A script like this already exists since earlier – Wanikani random fonts by @Wind. I’d like to thank @Wind immensely for making it – without it, I probably wouldn’t have thought of making something myself. Plus, the hover-to-revert feature was a stroke of genius! However, that script has some shortcomings. For example, it changes on a timer, which feels awkward and a bit out-of-place. Here are the differences between Jitai and Wanikani random fonts:
- Jitai changes font on every new word, and not on a timer.
- You don’t need to edit the font list to fit your system (although it is possible); Jitai detects which fonts are installed.
- Once you’ve answered a question, Jitai switches back to the normal font so you can see clearly which kanji it was.
- Jitai only randomizes the font on reviews, not lessons. When you’re being introduced to a kanji, you probably don’t want it written by a calligraphy master…
- The font of the answer box isn’t changed, so you can see what you’re writing.
- Jitai is compatible with reorder userscripts (WaniKani Reorder Ultimate 2 as of version 1.2.0, others as of version 1.3.1)
- A bunch of other tiny quality-of-life changes for that extra bit of polish.
Well, get on with it! Lemme download it!
Sure! Jitai is a userscript, which means it’s installed with a userscript manager like Tampermonkey (Firefox, Opera, Chrome, or Edge – since version 4, Greasemonkey is sadly enough broken). In case you haven’t used userscripts before, the wonderful @Mempo has been nice enough to provide instructions on how to install and edit userscripts on both Firefox and Chrome (although for Firefox, you’ll have to install Tampermonkey instead of Greasemonkey).

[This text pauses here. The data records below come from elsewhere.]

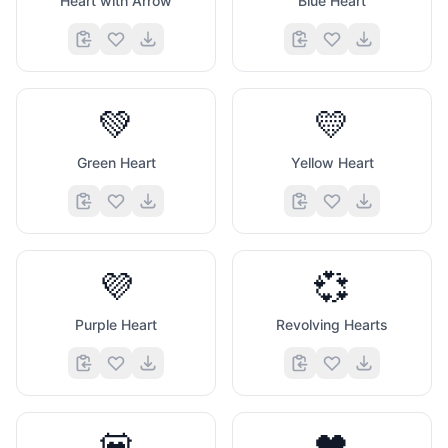
Heart with Arrow
Blue Heart
💚
💛
Green Heart
Yellow Heart
💜
💞
Purple Heart
Revolving Hearts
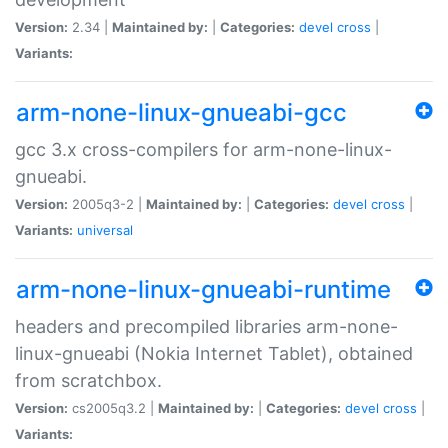
Version:
2.34 |
Maintained by:
|
Categories:
devel
cross
|
Variants:
arm-none-linux-gnueabi-gcc
gcc 3.x cross-compilers for arm-none-linux-
gnueabi.
Version:
2005q3-2 |
Maintained by:
|
Categories:
devel
cross
|
Variants:
universal
arm-none-linux-gnueabi-runtime
headers and precompiled libraries arm-none-
linux-gnueabi (Nokia Internet Tablet), obtained
from scratchbox.
Version:
cs2005q3.2 |
Maintained by:
|
Categories:
devel
cross
|
Variants:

Get Jitai! (v1.3.2) (Alternate link in case the site is broken)
Download Jitai from OpenUserJS. Click the “install” button in the top right!
Jitai on GitHub Gists
At this link you can fork Jitai, perhaps to make a version with your own fonts.
Jitai will only use fonts that you have installed. Chances are you don’t have a lot of Japanese fonts, so I would recommend installing the freejapanesefont.com fonts shown in the list on GitHub. If you’d like to add a font that isn’t in the list, that’s pretty easy too! Just edit the script (as shown in @Mempo’s tutorial), read the comments at the top, and add your font to the list as shown.
Make sure you set the correct font name – on Windows, it’s the name shown at the top of the font display window.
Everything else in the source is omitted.